Si le produit de l’entreprise est d’une qualité supérieure à celui des concurrents, ou s’il jouit (ou si l’entreprise prévoit qu’il jouisse après son lancement) d’une notoriété et d’une image meilleure que les leurs, l’entreprise estimera dans ce cas, le supplément de prix maximal qu’elle demandera aux clients compte tenu de ces avantages.

Si, en revanche, le produit est d’une qualité réelle ou perçue inférieure à celle des produits concurrents, l’entreprise sera contrainte de fixer son prix à un niveau plus bas que le prix des concurrents pour compenser ses handicaps.

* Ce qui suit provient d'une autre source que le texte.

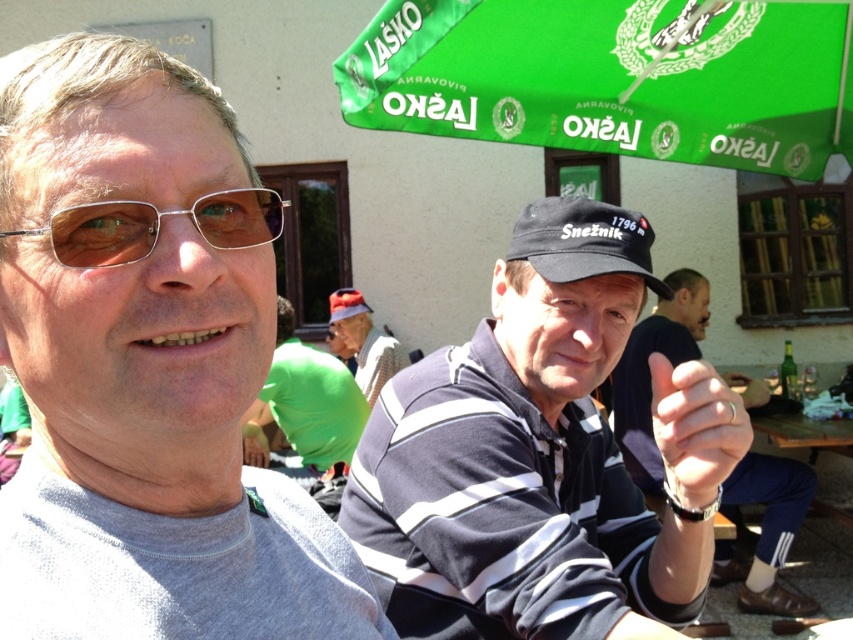 You are a photographer trying to capture both the black matte cap at center and the red fabric baseball cap at center in a single frame. Which cap should you focus on first to ensure both are in the frame?

The black matte cap at center is larger than the red fabric baseball cap at center, so focusing on the larger black matte cap at center first will ensure both are included in the frame.

You are a photographer trying to capture both the black matte cap at center and the red fabric baseball cap at center in a single frame. Based on their positions, which cap should you focus on first to ensure both are in the frame?

The black matte cap at center is located below the red fabric baseball cap at center, so you should focus on the red fabric baseball cap at center first to ensure both are in the frame. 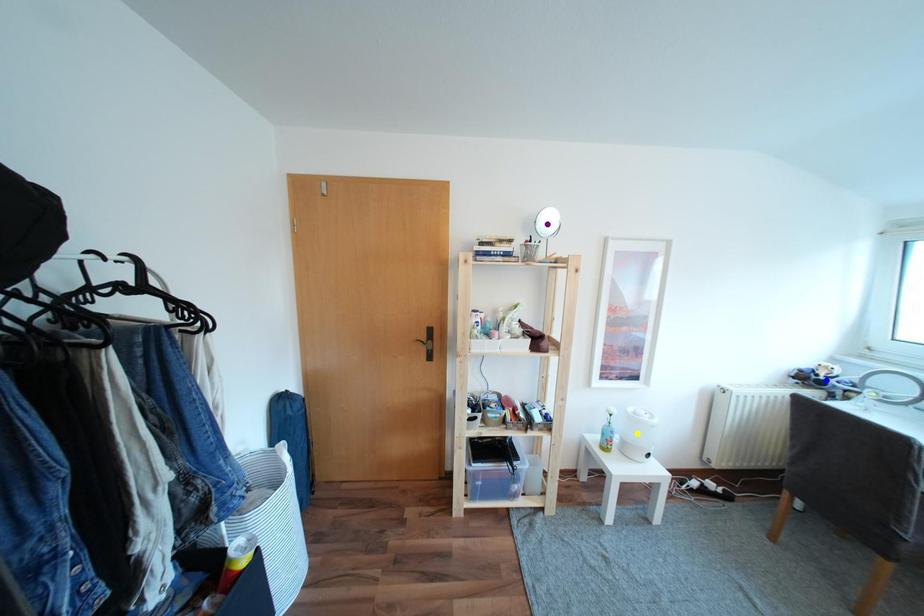 Order these from farthest to nearest:
1. blue point
2. yellow point
3. purple point

yellow point, blue point, purple point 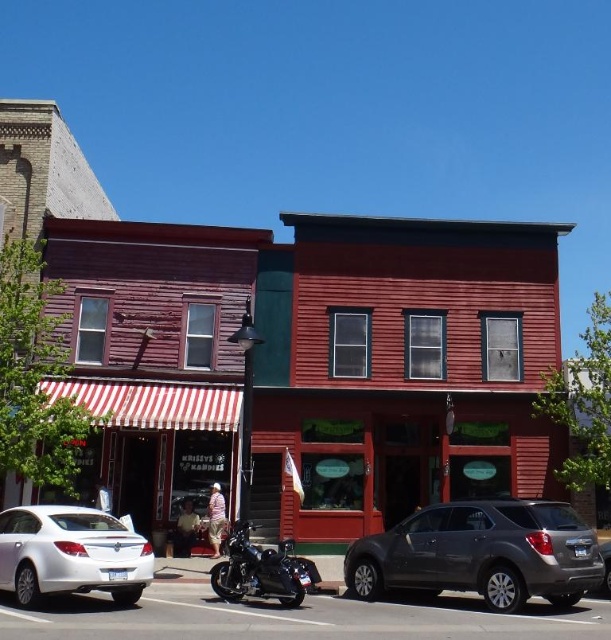 Question: Estimate the real-world distances between objects in this image. Which object is farther from the metallic silver car at center?

Choices:
 (A) red wood building at center
 (B) black matte motorcycle at center

Answer: (B)

Question: Does white glossy sedan at lower left come in front of metallic silver car at center?

Choices:
 (A) yes
 (B) no

Answer: (A)

Question: Can you confirm if black matte motorcycle at center is positioned to the right of metallic silver car at center?

Choices:
 (A) no
 (B) yes

Answer: (B)

Question: Which point is farther to the camera?

Choices:
 (A) (535, 300)
 (B) (191, 508)
 (C) (609, 548)
 (D) (16, 541)

Answer: (A)

Question: Among these objects, which one is nearest to the camera?

Choices:
 (A) matte gray suv at center
 (B) black matte motorcycle at center

Answer: (B)

Question: Is the position of red wood building at center more distant than that of metallic silver car at center?

Choices:
 (A) no
 (B) yes

Answer: (A) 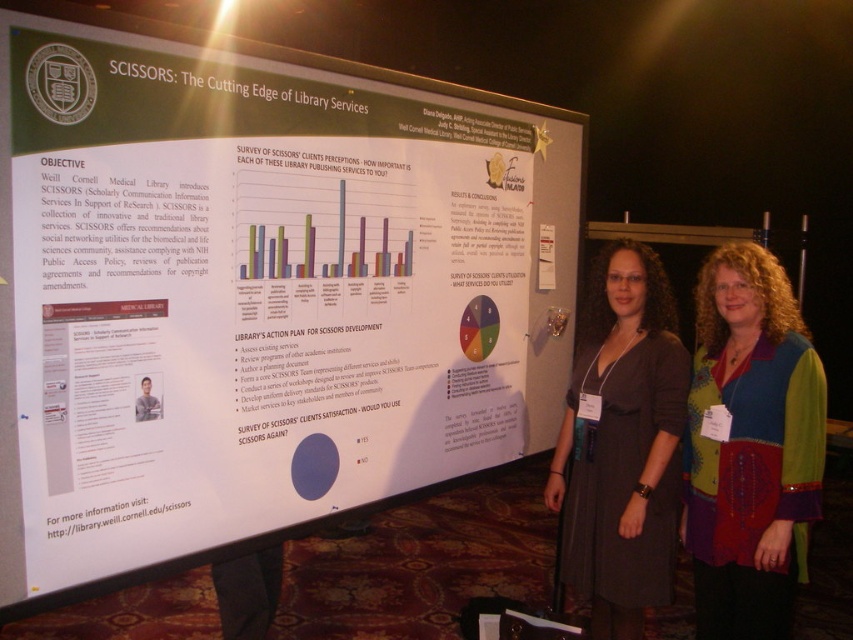 In the scene shown: You are attending a conference and notice two points on the presentation board titled SCISSORS. The first point is at coordinates point (50, 566) and the second is at point (625, 310). From your perspective standing in front of the board, which point is closer to you?

Point (50, 566) is in front of point (625, 310), so it is closer to you.

Based on the photo, what are the coordinates of the white paperboard at center in the image?

The white paperboard at center is located at coordinates point (257, 289).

L’entreprise risque dans ce cas de voir ses concurrents baisser à leur tour leur prix (risque de déclenchement d’une guerre de prix).

[23] Les multicartes sont des vendeurs qui représentent simultanément plusieurs entreprises de production, généralement non concurrentes entre elles mais s’adressant aux mêmes clients. Ces représentants, qui jouissent d’une assez large autonomie par rapport aux entreprises qu’ils représentent, sont plutôt des intermédiaires de la distribution (des agents extérieurs à l’entreprise).

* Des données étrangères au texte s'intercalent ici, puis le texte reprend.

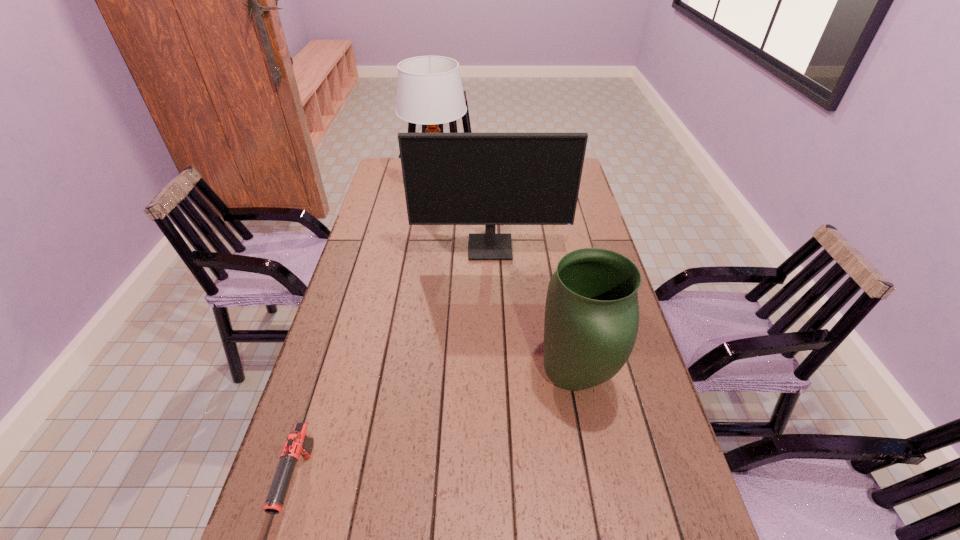 The width and height of the screenshot is (960, 540). Find the location of `free spot between the second shortest object and the leftmost object`. free spot between the second shortest object and the leftmost object is located at coordinates (437, 430).

Locate an element on the screen. The image size is (960, 540). vacant point located between the third farthest object and the third nearest object is located at coordinates (533, 313).

Find the location of a particular element. This screenshot has height=540, width=960. free space between the vase and the leftmost object is located at coordinates (437, 430).

Identify which object is located as the nearest to the shortest object. Please provide its 2D coordinates. Your answer should be formatted as a tuple, i.e. [(x, y)], where the tuple contains the x and y coordinates of a point satisfying the conditions above.

[(591, 322)]

You are a GUI agent. You are given a task and a screenshot of the screen. Output one action in this format:
    pyautogui.click(x=<x>, y=<y>)
    Task: Click on the third closest object to the gun
    The height and width of the screenshot is (540, 960).
    Given the screenshot: What is the action you would take?
    pyautogui.click(x=429, y=90)

Locate an element on the screen. The height and width of the screenshot is (540, 960). free space in the image that satisfies the following two spatial constraints: 1. on the front-facing side of the third nearest object; 2. on the left side of the vase is located at coordinates (493, 378). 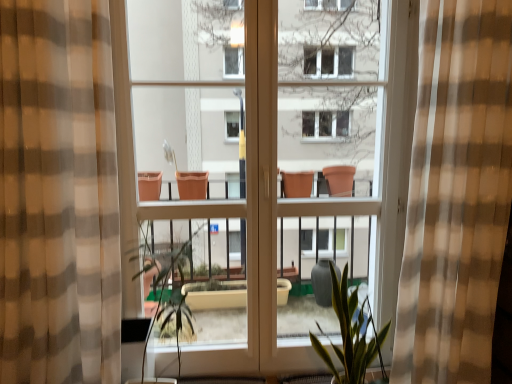 Question: From the image's perspective, relative to brown checkered curtain at left, the 1th curtain when ordered from left to right, is green leafy plant at center above or below?

Choices:
 (A) above
 (B) below

Answer: (B)

Question: In terms of height, does green leafy plant at center look taller or shorter compared to brown checkered curtain at left, the 1th curtain when ordered from left to right?

Choices:
 (A) tall
 (B) short

Answer: (B)

Question: Based on their relative distances, which object is nearer to the checkered fabric curtain at center, which is the 1th curtain in right-to-left order?

Choices:
 (A) brown checkered curtain at left, arranged as the second curtain when viewed from the right
 (B) green matte plant at center
 (C) green leafy plant at center

Answer: (B)

Question: Estimate the real-world distances between objects in this image. Which object is closer to the brown checkered curtain at left, arranged as the second curtain when viewed from the right?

[24] Exemple d’utilisation : Carrefour a mis en place une opération paneuropéenne de marketing SMS pour le compte de Gillette à l'occasion du lancement du nouveau rasoir Gillette Mach 3 Turbo dans onze pays (Belgique, Espagne, France, Grèce, Italie, Pologne, Portugal, République Tchèque, Slovaquie, Suisse et Turquie). Le groupe de distribution a lancé un jeu-concours par mini-messages qui permet de faire gagner des rasoirs nouvelle génération de Gillette dans les magasins. "Le mode de communication par SMS est très différenciant, argumente Emmanuel Déchelette, responsable de la direction marketing et marchandise du groupe Carrefour. Il permet d'afficher une certaine modernité en terme d'image de marque. De plus, le SMS permet de toucher le coeur de cible de Gillette : les 15-35 ans." L'expérience est d'autant plus intéressante qu'il s'agit d'une première internationale pour Carrefour. Le montant de l'investissement dédié à cette opération n'est pas communiqué. Une première session du jeu SMS a eu lieu au Portugal en fin du mois de janvier 2003. Elle s’est étalée sur quinze jours. Le principe est simple : le consommateur est invité à répondre par SMS à une question relative aux produits Gillette. L'énigme est diffusée dans des encarts publicitaires dans la presse faisant mention du jeu SMS Carrefour-Gillette. Elle apparaît également dans des prospectus publicitaires distribués dans les magasins. Après avoir envoyé sa réponse par SMS, le consommateur reçoit un message de la part de Carrefour pour lui indiquer s'il fait partie des heureux gagnants.